A few days ago, I was chatting with a friend who works in customer service systems, and he vented that his AI customer service is simply a 'two-faced' entity—polite and courteous in the morning, but can confront users with the same question in the afternoon; yesterday it accurately handled refunds, but today it suddenly starts talking nonsense.
“The same question, asked on a different line or at a different time, can yield completely different answers from the AI, and users are complaining about our system's instability.”
This issue is actually quite common. Many teams think that as long as the model is strong enough and the data is abundant, the AI can work stably. But the reality is: no matter how smart the AI is, if it doesn't have a stable 'decision framework,' it can easily experience 'split personality' in complex scenarios.
Smart models ≠ Reliable systems
Think about the process humans use to make decisions: we rely not only on intuitive responses but also on past experiences, adherence to company regulations, recording progress, and clarifying responsibilities. These structures allow different people to maintain basic consistency when dealing with similar issues.
But many AI systems only have the layer of "intuitive response"—problems come up, they are directly thrown to the large model, generating answers and that’s it. What is missing is:
Shared memory pool (how was the last issue handled? What is the user's history?)

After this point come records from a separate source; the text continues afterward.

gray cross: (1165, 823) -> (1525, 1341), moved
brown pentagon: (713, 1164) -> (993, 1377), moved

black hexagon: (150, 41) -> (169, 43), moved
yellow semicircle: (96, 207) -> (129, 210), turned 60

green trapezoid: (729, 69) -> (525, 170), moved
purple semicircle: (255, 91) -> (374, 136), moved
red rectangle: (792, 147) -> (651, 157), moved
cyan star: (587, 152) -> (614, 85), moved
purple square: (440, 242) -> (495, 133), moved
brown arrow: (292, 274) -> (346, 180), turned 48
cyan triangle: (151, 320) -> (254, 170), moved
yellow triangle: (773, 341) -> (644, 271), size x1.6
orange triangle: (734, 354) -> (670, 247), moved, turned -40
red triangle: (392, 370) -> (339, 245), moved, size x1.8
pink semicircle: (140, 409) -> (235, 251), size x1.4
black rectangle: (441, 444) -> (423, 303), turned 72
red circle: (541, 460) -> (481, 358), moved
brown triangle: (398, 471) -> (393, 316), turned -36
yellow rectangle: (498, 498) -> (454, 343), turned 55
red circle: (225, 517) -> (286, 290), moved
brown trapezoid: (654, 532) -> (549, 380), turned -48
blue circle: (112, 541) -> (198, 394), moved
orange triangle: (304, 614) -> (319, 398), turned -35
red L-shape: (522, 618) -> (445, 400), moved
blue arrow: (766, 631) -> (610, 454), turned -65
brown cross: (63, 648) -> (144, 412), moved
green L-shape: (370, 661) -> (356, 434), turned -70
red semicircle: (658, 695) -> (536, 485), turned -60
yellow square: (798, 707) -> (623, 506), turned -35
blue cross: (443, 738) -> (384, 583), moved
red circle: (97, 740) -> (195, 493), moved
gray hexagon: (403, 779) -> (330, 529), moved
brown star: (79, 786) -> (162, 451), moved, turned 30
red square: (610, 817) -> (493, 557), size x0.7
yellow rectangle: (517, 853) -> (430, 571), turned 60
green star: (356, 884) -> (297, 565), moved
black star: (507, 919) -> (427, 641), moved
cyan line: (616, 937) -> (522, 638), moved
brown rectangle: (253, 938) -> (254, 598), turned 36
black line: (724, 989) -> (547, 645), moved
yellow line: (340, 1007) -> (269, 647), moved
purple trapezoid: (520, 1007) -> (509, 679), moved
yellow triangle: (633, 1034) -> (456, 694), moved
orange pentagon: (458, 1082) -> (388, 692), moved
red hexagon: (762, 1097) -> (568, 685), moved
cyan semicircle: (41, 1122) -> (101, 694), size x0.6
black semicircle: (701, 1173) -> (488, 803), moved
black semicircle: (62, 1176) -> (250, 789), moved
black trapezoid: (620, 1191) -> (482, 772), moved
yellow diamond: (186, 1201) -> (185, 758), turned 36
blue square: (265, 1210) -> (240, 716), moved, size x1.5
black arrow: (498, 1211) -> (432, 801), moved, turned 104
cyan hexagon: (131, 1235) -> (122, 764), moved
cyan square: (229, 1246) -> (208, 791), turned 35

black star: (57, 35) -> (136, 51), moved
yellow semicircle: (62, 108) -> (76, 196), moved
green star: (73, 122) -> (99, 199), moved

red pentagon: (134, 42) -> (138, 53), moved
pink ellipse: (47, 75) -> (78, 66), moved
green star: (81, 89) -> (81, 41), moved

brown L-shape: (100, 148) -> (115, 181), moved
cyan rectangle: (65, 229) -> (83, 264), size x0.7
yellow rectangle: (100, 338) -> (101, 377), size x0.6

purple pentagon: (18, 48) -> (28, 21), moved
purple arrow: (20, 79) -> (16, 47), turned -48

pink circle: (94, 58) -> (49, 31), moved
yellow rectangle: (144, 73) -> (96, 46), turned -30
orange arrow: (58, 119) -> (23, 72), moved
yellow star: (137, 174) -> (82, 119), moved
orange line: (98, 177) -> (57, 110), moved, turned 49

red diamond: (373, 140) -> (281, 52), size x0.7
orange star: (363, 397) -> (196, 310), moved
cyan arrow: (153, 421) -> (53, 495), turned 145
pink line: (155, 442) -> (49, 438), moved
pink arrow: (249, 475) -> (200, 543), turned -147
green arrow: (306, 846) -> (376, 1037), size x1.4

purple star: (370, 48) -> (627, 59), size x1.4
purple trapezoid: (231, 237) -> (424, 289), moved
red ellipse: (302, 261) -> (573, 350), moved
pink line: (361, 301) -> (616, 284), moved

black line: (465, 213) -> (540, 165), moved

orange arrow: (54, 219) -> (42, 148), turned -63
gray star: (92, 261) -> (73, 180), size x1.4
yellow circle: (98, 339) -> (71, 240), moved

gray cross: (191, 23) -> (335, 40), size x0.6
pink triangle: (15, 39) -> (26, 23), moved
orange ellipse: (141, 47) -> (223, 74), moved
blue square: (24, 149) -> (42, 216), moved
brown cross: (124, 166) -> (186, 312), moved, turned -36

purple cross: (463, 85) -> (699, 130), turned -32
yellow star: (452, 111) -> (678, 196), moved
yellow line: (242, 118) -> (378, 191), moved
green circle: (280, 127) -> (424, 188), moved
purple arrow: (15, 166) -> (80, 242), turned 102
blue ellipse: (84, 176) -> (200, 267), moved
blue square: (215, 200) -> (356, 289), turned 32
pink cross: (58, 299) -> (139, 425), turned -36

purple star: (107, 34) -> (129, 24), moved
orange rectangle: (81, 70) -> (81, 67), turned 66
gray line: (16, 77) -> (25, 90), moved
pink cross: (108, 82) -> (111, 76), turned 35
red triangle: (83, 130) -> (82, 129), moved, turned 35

Rule guardrails (what absolutely cannot be said? What processes must be followed?)
State tracking (to what step has this question been processed? Who is responsible?)
The boundary between thinking and execution (when should we "think it over", and when should we "get to work"?)
The result is that AI can easily "improvise" and even contradict itself.
The metaphor of the "kite string": it needs to be let go but also pulled back.
I like to use "flying a kite" to metaphor this relationship:
Large models are like kites—they need space to fly, to be creative, and to handle unforeseen situations. But if you let go completely, it will fly wildly and may even crash into a tree.
The key "kite string" is the decision-making framework. It does not limit the height of AI's flight but ensures three core elements:
Consistency anchors: similar inputs should yield logically similar responses.
State continuity: able to remember what it was just doing and what the next step should be.
Explainable paths: each decision can be traced back to a certain rule or data point.
Recently, after we added this "line" to a financial customer service project, the discrepancy rate of answers to the same question dropped from 37% to 4%, and user complaints about AI being "incoherent" have basically disappeared.
Stability under pressure is the true test.
Many AIs perform stunningly in demos but crash in real scenarios; why?
There are three major obstacles in real scenarios:
Concurrent requests (handling multiple users simultaneously)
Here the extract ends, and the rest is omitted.